__DATA EXCERPTS__
--------

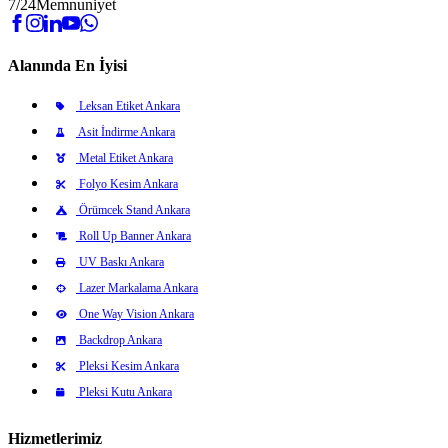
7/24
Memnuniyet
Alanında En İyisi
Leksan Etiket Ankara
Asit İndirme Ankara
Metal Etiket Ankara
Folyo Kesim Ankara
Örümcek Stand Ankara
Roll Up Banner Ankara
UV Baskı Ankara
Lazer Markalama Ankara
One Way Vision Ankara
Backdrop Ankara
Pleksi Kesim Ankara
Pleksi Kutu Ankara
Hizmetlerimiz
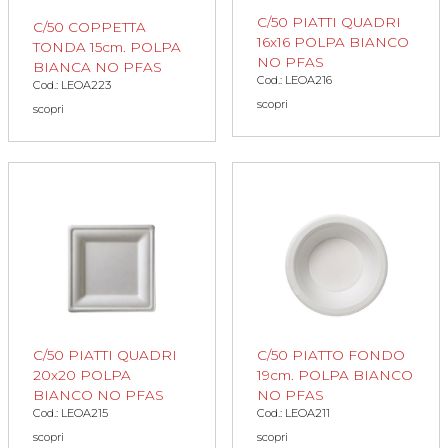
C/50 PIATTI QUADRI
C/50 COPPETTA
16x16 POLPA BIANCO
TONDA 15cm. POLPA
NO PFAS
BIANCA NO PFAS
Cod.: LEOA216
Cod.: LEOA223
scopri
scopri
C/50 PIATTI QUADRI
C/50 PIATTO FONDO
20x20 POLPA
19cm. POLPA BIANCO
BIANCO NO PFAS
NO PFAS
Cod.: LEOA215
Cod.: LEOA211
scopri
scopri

--------

__WORK ORDER__
Each line of the listing that contains the word "POLPA" must be counted. Give only the resulting figure.

__WRITTEN SOLUTION__
4